* **What you are asked to do**: In exact form, set down only those lines of the material that run from its first line to the line with "Home (105, 21)", inclusive.

[[ Record set open ]]

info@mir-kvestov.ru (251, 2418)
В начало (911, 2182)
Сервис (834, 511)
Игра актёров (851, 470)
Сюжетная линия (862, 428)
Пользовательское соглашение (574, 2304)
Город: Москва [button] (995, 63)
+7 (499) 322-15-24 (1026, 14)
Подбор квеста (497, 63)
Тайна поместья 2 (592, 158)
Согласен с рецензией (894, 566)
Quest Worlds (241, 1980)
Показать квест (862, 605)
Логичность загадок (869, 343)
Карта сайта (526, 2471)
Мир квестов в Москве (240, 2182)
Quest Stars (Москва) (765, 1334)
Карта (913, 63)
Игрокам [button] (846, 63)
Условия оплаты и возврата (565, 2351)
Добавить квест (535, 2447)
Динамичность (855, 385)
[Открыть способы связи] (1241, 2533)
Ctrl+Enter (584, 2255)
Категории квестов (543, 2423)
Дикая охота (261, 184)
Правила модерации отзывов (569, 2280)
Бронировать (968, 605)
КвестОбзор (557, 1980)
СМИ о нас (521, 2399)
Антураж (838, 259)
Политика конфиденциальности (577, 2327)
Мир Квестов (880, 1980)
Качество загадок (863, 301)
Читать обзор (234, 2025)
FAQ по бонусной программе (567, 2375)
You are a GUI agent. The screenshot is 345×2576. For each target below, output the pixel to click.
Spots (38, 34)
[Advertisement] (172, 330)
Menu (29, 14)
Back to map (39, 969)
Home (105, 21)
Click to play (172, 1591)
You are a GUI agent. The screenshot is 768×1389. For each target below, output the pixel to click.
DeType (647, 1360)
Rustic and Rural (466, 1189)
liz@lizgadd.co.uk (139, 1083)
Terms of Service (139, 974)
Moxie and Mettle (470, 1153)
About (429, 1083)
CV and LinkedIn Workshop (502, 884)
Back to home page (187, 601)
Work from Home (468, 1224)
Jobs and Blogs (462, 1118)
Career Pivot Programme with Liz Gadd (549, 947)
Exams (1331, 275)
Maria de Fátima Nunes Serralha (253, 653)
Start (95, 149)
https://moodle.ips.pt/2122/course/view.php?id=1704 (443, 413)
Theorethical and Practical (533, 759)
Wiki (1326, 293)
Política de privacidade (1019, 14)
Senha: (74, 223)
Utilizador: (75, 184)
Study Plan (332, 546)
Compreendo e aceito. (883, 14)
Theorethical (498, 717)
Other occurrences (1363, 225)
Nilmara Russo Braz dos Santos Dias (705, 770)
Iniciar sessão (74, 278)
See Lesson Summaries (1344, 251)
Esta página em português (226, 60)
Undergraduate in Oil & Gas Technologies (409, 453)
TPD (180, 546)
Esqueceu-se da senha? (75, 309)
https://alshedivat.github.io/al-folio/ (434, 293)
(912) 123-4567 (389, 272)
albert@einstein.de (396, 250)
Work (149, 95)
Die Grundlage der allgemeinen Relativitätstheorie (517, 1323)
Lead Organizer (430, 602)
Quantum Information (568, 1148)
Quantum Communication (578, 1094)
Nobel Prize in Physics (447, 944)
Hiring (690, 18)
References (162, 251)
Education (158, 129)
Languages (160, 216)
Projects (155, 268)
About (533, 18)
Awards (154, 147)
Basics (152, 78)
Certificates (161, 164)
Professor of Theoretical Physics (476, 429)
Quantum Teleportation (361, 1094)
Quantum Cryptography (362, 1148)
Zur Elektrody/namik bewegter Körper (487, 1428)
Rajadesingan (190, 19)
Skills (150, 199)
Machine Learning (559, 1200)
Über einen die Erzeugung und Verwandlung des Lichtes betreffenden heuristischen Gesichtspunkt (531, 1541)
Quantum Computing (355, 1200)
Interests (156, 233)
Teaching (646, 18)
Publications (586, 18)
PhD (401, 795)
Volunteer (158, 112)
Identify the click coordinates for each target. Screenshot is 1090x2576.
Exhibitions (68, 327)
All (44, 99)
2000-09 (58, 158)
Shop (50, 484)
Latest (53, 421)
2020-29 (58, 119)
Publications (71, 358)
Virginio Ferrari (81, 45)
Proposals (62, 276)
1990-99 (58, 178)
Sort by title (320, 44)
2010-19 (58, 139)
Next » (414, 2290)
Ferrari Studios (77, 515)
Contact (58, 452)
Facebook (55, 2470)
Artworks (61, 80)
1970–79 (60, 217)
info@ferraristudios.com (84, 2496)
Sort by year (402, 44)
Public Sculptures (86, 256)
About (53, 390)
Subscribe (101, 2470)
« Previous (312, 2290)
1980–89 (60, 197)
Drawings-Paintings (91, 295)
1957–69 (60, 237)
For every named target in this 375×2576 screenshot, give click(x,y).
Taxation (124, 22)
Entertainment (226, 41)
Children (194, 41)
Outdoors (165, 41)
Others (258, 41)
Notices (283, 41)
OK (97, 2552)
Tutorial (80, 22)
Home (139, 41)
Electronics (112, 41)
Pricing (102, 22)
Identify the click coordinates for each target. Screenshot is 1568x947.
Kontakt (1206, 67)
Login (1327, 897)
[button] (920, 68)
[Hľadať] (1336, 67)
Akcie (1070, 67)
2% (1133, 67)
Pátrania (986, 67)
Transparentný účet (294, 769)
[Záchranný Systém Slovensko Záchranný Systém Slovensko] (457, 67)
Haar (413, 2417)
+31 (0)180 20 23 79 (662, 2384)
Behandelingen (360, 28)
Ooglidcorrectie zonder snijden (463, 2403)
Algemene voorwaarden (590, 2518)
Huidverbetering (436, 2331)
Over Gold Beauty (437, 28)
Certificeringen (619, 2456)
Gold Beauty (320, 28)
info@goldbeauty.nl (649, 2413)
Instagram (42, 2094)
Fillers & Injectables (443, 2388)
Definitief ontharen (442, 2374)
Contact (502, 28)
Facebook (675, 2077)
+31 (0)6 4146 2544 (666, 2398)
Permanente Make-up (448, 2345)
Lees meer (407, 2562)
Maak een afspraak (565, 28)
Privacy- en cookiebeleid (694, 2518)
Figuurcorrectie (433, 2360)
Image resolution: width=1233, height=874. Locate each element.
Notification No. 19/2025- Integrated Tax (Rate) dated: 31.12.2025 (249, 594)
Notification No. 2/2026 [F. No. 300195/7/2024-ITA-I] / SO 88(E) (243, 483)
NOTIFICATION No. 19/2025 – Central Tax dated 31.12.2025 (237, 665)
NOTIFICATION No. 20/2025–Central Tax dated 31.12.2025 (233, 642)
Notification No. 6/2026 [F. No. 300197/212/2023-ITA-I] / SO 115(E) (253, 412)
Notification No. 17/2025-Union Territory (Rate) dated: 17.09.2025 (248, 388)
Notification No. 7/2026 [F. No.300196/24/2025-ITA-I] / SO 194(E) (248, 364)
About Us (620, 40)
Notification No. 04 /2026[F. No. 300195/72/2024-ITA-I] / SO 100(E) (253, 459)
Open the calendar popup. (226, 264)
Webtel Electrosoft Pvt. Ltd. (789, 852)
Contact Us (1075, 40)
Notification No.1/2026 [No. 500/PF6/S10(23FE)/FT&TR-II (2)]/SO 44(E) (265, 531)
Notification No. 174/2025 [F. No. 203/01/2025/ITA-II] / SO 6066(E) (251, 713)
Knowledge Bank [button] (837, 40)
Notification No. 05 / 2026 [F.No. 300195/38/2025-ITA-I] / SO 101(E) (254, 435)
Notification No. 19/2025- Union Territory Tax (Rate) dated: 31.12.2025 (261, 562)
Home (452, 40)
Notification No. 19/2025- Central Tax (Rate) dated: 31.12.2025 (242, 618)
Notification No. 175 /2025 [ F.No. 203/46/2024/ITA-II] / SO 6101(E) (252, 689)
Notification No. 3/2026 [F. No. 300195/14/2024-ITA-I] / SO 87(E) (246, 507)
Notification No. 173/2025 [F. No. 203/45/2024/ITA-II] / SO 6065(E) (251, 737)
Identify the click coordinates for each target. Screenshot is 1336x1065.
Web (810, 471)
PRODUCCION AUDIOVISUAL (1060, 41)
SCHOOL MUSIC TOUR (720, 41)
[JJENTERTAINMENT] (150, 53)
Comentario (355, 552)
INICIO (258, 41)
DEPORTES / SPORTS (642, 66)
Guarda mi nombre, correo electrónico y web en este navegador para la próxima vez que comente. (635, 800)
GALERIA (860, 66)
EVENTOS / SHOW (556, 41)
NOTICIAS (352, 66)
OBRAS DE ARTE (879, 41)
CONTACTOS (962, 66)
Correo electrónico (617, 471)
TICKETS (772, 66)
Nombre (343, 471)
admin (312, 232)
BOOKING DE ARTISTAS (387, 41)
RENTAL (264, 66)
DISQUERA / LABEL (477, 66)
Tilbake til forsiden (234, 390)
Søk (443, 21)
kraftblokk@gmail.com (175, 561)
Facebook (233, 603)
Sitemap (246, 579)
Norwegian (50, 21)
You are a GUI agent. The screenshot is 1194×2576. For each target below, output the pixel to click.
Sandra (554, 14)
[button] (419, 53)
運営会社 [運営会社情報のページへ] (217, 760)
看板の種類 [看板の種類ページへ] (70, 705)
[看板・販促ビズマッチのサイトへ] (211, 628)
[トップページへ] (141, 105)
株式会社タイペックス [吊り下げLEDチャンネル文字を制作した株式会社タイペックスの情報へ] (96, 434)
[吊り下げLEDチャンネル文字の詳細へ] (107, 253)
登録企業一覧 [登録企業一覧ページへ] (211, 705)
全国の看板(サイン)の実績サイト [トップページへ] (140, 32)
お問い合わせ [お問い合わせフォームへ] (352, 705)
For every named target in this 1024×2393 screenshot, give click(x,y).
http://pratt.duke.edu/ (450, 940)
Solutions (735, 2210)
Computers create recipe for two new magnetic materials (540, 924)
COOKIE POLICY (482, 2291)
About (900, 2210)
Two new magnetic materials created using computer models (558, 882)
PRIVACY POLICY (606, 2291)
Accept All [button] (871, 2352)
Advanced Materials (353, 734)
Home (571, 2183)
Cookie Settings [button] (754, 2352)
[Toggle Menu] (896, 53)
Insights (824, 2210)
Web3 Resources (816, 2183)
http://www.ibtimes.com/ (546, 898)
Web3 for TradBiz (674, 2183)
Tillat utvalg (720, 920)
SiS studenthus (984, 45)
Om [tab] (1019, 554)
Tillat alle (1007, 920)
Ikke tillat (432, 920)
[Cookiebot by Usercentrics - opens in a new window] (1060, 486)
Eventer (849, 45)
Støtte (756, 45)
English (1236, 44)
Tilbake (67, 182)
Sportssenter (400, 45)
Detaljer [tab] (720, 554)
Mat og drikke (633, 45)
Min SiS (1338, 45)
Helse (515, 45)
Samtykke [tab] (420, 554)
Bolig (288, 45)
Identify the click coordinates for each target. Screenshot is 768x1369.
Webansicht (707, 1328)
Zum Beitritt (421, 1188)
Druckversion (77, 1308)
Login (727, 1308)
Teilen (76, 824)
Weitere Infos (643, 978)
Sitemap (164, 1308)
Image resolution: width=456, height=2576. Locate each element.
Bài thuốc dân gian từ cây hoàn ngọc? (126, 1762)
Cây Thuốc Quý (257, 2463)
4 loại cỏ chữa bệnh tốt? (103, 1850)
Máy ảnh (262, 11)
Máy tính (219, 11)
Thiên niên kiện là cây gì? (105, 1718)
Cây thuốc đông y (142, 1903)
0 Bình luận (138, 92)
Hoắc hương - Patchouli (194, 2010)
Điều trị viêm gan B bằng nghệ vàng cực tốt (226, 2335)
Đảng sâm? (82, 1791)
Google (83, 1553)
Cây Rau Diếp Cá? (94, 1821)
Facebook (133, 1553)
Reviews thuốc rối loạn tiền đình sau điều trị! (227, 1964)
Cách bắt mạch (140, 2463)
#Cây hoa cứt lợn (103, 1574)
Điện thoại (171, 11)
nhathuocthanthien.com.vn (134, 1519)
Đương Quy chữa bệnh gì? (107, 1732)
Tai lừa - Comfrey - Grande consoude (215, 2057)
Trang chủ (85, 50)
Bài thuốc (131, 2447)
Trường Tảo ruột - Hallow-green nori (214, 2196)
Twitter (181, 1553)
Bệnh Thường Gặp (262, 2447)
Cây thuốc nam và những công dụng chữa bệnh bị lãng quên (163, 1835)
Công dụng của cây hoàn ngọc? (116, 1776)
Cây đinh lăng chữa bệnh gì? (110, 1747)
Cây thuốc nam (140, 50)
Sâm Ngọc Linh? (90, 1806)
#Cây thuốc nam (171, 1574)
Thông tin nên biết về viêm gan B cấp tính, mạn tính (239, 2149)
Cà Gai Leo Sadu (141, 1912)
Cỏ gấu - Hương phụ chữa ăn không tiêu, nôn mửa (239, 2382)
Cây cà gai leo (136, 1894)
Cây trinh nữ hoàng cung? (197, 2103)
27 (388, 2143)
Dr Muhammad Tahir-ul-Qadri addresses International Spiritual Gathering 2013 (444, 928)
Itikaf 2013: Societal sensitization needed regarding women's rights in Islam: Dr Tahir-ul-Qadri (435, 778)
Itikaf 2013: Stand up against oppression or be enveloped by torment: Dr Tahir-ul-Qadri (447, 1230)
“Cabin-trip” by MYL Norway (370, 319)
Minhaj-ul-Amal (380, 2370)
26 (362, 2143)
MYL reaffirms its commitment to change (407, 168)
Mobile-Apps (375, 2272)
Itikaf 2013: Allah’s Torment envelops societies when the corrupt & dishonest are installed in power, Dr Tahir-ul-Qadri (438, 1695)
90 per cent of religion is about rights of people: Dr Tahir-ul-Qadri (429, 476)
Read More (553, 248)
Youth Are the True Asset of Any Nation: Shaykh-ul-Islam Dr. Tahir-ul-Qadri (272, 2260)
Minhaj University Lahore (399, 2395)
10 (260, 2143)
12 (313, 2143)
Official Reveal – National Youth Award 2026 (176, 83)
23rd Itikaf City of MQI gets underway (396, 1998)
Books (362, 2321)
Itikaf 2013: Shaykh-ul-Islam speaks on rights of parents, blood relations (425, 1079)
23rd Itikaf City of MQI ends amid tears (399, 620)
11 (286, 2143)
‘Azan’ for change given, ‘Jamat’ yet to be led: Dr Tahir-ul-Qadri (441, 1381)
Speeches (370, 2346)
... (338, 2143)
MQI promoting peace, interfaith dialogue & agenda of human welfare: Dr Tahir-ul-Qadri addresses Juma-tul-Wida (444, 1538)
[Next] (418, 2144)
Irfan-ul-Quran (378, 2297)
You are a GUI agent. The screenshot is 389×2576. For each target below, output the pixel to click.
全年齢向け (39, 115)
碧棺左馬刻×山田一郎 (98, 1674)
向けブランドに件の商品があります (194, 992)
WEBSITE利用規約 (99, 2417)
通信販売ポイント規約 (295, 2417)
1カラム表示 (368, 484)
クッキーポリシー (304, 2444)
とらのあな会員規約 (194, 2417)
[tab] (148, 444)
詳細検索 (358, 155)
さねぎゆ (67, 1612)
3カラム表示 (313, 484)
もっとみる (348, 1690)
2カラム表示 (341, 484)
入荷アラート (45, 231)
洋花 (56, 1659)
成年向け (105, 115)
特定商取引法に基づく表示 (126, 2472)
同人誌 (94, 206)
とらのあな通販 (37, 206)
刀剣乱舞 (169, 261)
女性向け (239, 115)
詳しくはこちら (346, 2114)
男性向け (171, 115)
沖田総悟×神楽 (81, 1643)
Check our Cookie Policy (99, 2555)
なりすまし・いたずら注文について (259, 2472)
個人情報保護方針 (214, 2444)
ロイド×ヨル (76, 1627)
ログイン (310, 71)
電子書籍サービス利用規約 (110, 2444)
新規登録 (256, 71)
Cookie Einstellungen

[[ Record set closed ]]

* **Your response**:
info@mir-kvestov.ru (251, 2418)
В начало (911, 2182)
Сервис (834, 511)
Игра актёров (851, 470)
Сюжетная линия (862, 428)
Пользовательское соглашение (574, 2304)
Город: Москва [button] (995, 63)
+7 (499) 322-15-24 (1026, 14)
Подбор квеста (497, 63)
Тайна поместья 2 (592, 158)
Согласен с рецензией (894, 566)
Quest Worlds (241, 1980)
Показать квест (862, 605)
Логичность загадок (869, 343)
Карта сайта (526, 2471)
Мир квестов в Москве (240, 2182)
Quest Stars (Москва) (765, 1334)
Карта (913, 63)
Игрокам [button] (846, 63)
Условия оплаты и возврата (565, 2351)
Добавить квест (535, 2447)
Динамичность (855, 385)
[Открыть способы связи] (1241, 2533)
Ctrl+Enter (584, 2255)
Категории квестов (543, 2423)
Дикая охота (261, 184)
Правила модерации отзывов (569, 2280)
Бронировать (968, 605)
КвестОбзор (557, 1980)
СМИ о нас (521, 2399)
Антураж (838, 259)
Политика конфиденциальности (577, 2327)
Мир Квестов (880, 1980)
Качество загадок (863, 301)
Читать обзор (234, 2025)
FAQ по бонусной программе (567, 2375)
You are a GUI agent. The screenshot is 345×2576. For each target below, output the pixel to click.
Spots (38, 34)
[Advertisement] (172, 330)
Menu (29, 14)
Back to map (39, 969)
Home (105, 21)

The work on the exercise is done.